Short-Term Loans Cause Long-Term Destruction

Don’t Be a Statistic; Short-term “Payday” Loans Can Destroy Your Financial Health

I still remember the first time I went canoeing. I did fine until we’d almost completed the watery journey. Our canoe tipped slightly to the side, and both I and a fellow paddler slightly freaked out.

So focused on what we saw as a problem, we overreacted. We tipped completely over. We got drenched — and of course, we were teased for hours.

Sometimes a short-term problem can cause us to go crazy and look for any answer — even if it causes long-term havoc.

Payday loans are geared towards suckers. People who are financially illiterate, and want to eradicate a “now” problem at the cost of “later”. There are several reasons you should never consider getting a short-term payday loan:
High Interest — Payday loans have outlandishly high levels of interest, meaning you pay much more than you ever should. The interest for a short-term loan is often hundreds of times the rate for other loans.

High Fines — If you miss your payment, the lender will often slap you with a “fine” that is nearly the amount of your loan. This makes it much harder for you to pay the original loan off, putting you into debt slavery. Not pretty.

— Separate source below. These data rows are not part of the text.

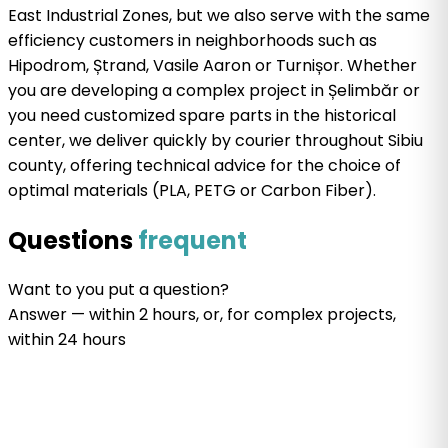
East Industrial Zones, but we also serve with the same
efficiency customers in neighborhoods such as
Hipodrom, Ștrand, Vasile Aaron or Turnișor. Whether
you are developing a complex project in Șelimbăr or
you need customized spare parts in the historical
center, we deliver quickly by courier throughout Sibiu
county, offering technical advice for the choice of
optimal materials (PLA, PETG or Carbon Fiber).
Questions
frequent
Want
to
you put a
question
?
Answer
— within 2 hours, or, for complex projects,
within 24 hours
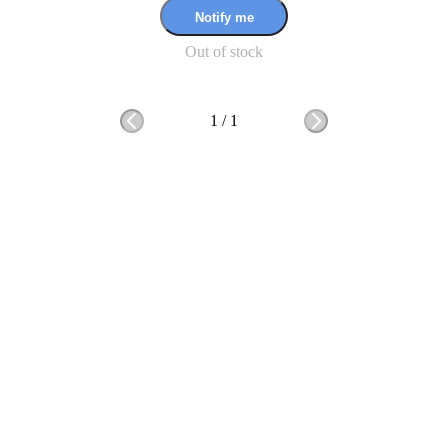
Notify me
Out of stock
1
/
1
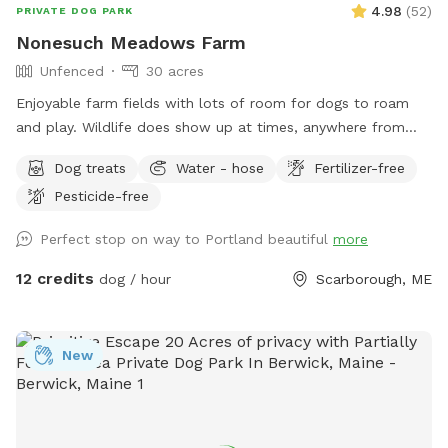
4.98
(
52
)
PRIVATE DOG PARK
Nonesuch Meadows Farm
Unfenced
30 acres
Enjoyable farm fields with lots of room for dogs to roam
and play. Wildlife does show up at times, anywhere from
deer, turkeys, skunks and porcupines. Our main field does
Dog treats
Water - hose
Fertilizer-free
abut a golf course, and often get stray balls fly over the
Pesticide-free
fence into our field. To avoid being hit by one, I’d
recommend staying more towards the middle to right of the
Perfect stop on way to Portland beautiful
more
field. During deer season we do require the owner and dog
to be wearing orange, and don’t have guests come on
12 credits
dog / hour
Scarborough, ME
Saturdays. We do hay our fields in the summer (May/June-
September) time, and once that begins we will set up a
schedule with specific areas that can be utilized.
New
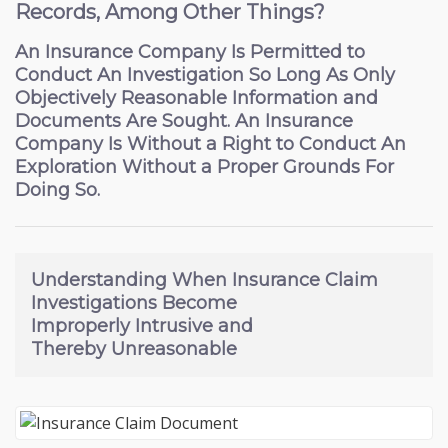
Records, Among Other Things?
An Insurance Company Is Permitted to
Conduct An Investigation So Long As Only
Objectively Reasonable Information and
Documents Are Sought. An Insurance
Company Is Without a Right to Conduct An
Exploration Without a Proper Grounds For
Doing So.
Understanding
When Insurance Claim
Investigations Become
Improperly Intrusive
and
Thereby Unreasonable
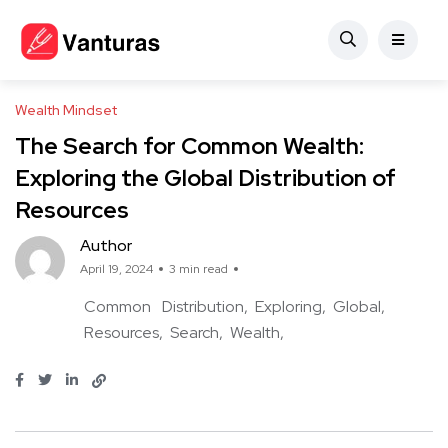
Wealth Mindset
The Search for Common Wealth:
Exploring the Global Distribution of
Resources
Author
April 19, 2024
3 min read
Common
Distribution
Exploring
Global
Resources
Search
Wealth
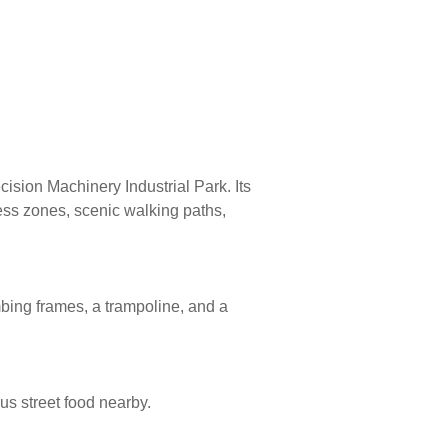
cision Machinery Industrial Park. Its
ness zones, scenic walking paths,
bing frames, a trampoline, and a
us street food nearby.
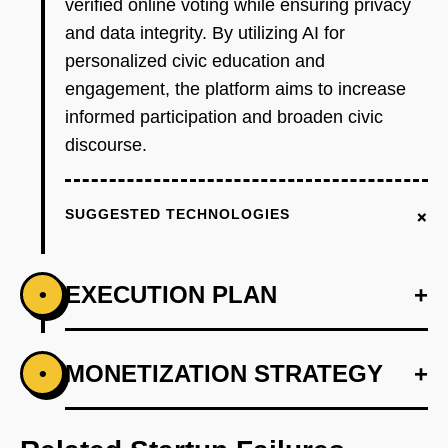
verified online voting while ensuring privacy
and data integrity. By utilizing AI for
personalized civic education and
engagement, the platform aims to increase
informed participation and broaden civic
discourse.
+
SUGGESTED TECHNOLOGIES
EXECUTION PLAN
+
•
+
MONETIZATION STRATEGY
+
•
PHASE 1
Step 1: AI-first prototype blueprint using
Ethereum for secure vote verification.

More Debt — Debt, in general, harms your financial well being. It means that whatever you buy isn’t really yours — you haven’t even paid for it yet. Plus, why would someone lend you money? They are literally selling you money … so long as you pay them even more money. Debt is almost inherently a bad idea. Don’t get a short-term, short-sighted loan. Focus on the long term and learn to actually solve problems. Don’t sink your financial canoe.